A) A 29-day differentiation protocol with key molecules applied in stepwise differentiation procedures for islet organoid development within scaffolds. NOXY: without oxygenation. OXY: with in-situ oxygenation. Nic: nicotinamide. N-Cys: N-acetyl cysteine. Tro: trolox. γ-sec: γ-secretase inhibitor XX. B) Marker gene expressions of pancreatic progenitors under various microenvironments. Results were from five independent experiments and shown as mean ± SD. Gene expression was normalized to IMR90 cells. Human pancreas (hPancreas) served as a positive control. 3D-3-NOXY: 3 mm thickness of the scaffold without oxygenation. 3D-3-OXY: 3 mm thickness of the scaffold with oxygenation. 3D-5-NOXY: 5 mm thickness of the scaffold without oxygenation. 3D-5-OXY: 5 mm thickness of the scaffold with oxygenation. Different letters denote significant differences from one another. C) Gene expression of key markers of islet cells. Results were from four independent experiments and shown as mean ± SD. Groups with different letters denote significant differences from one another. *p < 0.05, **p < 0.01, ***p < 0.001. Significant differences in 3D groups compared to 2D cultures were determined and represented as #: p < 0.05; ## p < 0.01; and ### p < 0.001.

Figure 8.. Oxygenation promotes organogenesis and morphogenesis of iPSC-derived islet organoids.

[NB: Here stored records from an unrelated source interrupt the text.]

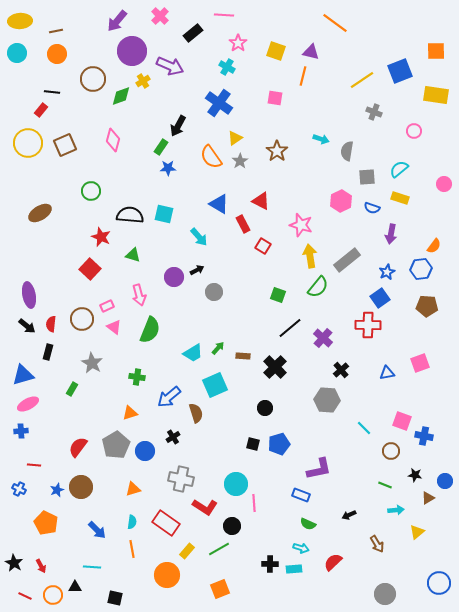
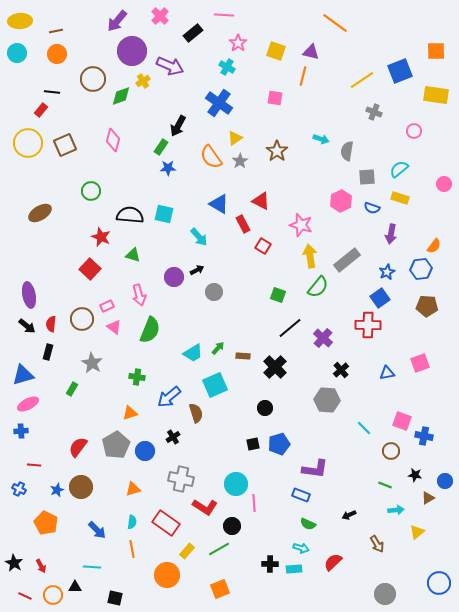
black square at (253, 444): rotated 24 degrees counterclockwise
purple L-shape at (319, 469): moved 4 px left; rotated 20 degrees clockwise
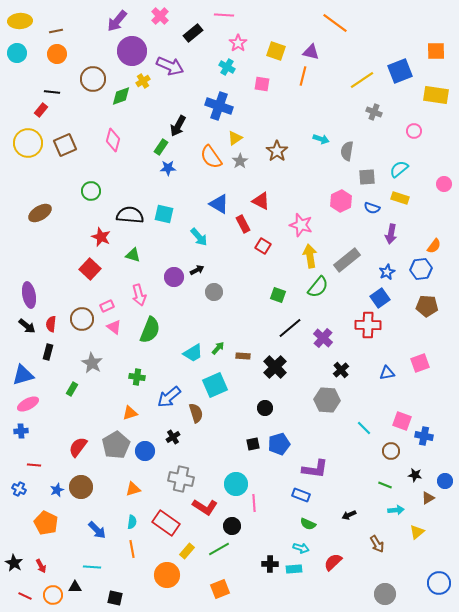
pink square at (275, 98): moved 13 px left, 14 px up
blue cross at (219, 103): moved 3 px down; rotated 16 degrees counterclockwise
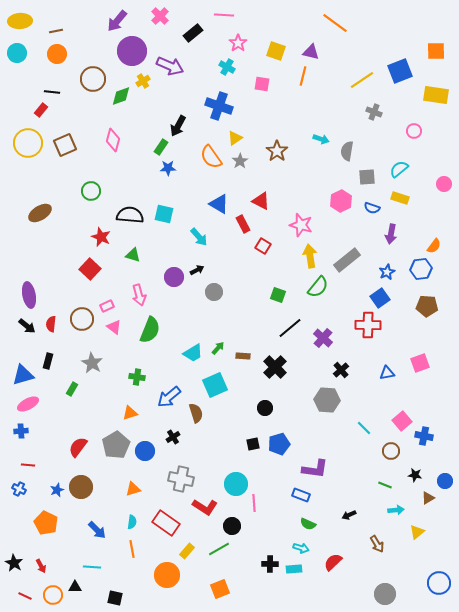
black rectangle at (48, 352): moved 9 px down
pink square at (402, 421): rotated 30 degrees clockwise
red line at (34, 465): moved 6 px left
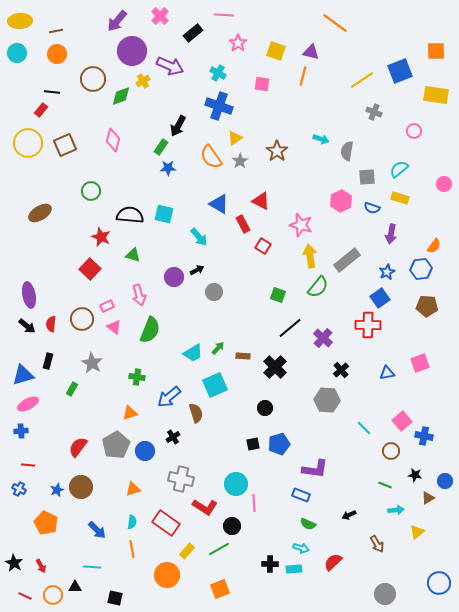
cyan cross at (227, 67): moved 9 px left, 6 px down
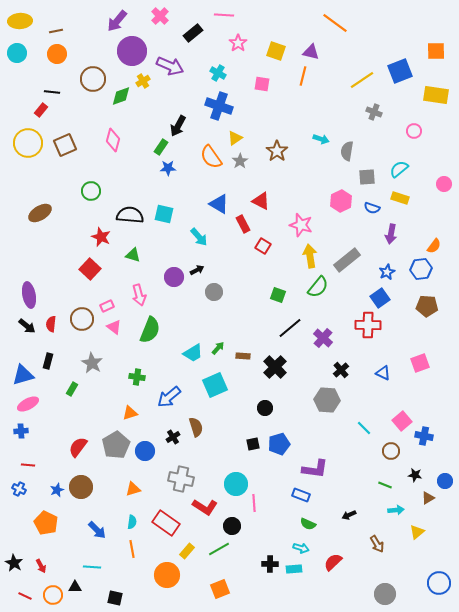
blue triangle at (387, 373): moved 4 px left; rotated 35 degrees clockwise
brown semicircle at (196, 413): moved 14 px down
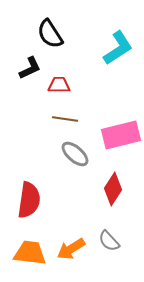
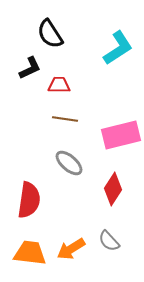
gray ellipse: moved 6 px left, 9 px down
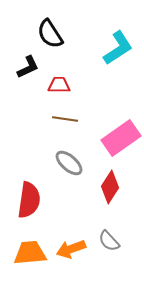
black L-shape: moved 2 px left, 1 px up
pink rectangle: moved 3 px down; rotated 21 degrees counterclockwise
red diamond: moved 3 px left, 2 px up
orange arrow: rotated 12 degrees clockwise
orange trapezoid: rotated 12 degrees counterclockwise
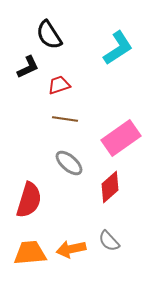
black semicircle: moved 1 px left, 1 px down
red trapezoid: rotated 20 degrees counterclockwise
red diamond: rotated 16 degrees clockwise
red semicircle: rotated 9 degrees clockwise
orange arrow: rotated 8 degrees clockwise
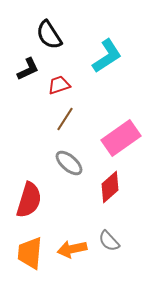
cyan L-shape: moved 11 px left, 8 px down
black L-shape: moved 2 px down
brown line: rotated 65 degrees counterclockwise
orange arrow: moved 1 px right
orange trapezoid: rotated 80 degrees counterclockwise
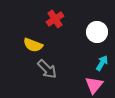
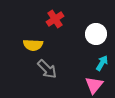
white circle: moved 1 px left, 2 px down
yellow semicircle: rotated 18 degrees counterclockwise
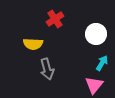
yellow semicircle: moved 1 px up
gray arrow: rotated 30 degrees clockwise
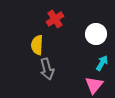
yellow semicircle: moved 4 px right, 1 px down; rotated 90 degrees clockwise
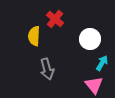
red cross: rotated 18 degrees counterclockwise
white circle: moved 6 px left, 5 px down
yellow semicircle: moved 3 px left, 9 px up
pink triangle: rotated 18 degrees counterclockwise
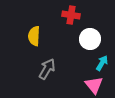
red cross: moved 16 px right, 4 px up; rotated 30 degrees counterclockwise
gray arrow: rotated 135 degrees counterclockwise
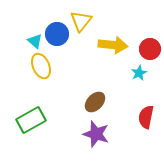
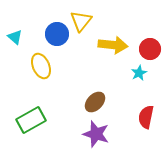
cyan triangle: moved 20 px left, 4 px up
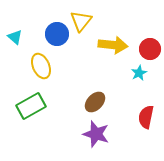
green rectangle: moved 14 px up
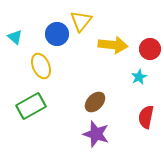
cyan star: moved 4 px down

A) A comparison of gene expression of NKX6.1, INS, and GCG with and without the replacement of oxygenators at day 19 during the differentiation. Results were from three independent experiments and shown as mean ± SD. B) A comparison of insulin stimulation index of iPSC-derived islet organoids generated under indicated conditions. Results were from four independent experiments and shown as mean ± SD. 3D-3-NOXY: 3 mm thickness of the scaffold without oxygenation. 3D-3-OXY: 3 mm thickness of the scaffold with oxygenation. Human islets (hIslet) were used as a positive control. *: p < 0.05, and NS: nonsignificant. C–I) Enhancement of organogenesis and morphogenesis of islet organoids generated in oxygenated scaffolds. At the end of differentiation, the organoids were immunofluorescently labeled for (C) C-peptide (CP, red) and glucagon (GCG, green); (E) somatostatin (SST, green) and pancreatic polypeptide (PPY, red); (G) MAFA (green) and CP (red); and (I) MAFB (green) and GCG (red). Cells were counterstained with DAPI (blue). Scale bars, 50 μm. D,F,H,J) The organoid structures generated were semi-quantitatively analyzed using ImageJ to estimate approximate populations of cell subtypes. D) n = 25 images from five independent differentiation experiments for oxygenated scaffolds; n = 12 images from three independent differentiation experiments for non-oxygenated scaffolds. F,H,J) n = 6–10 images per individual condition from three independent experiments. Results were shown as mean ± SD. *p < 0.05; **p < 0.01; ***p < 0.001. ns: not significant.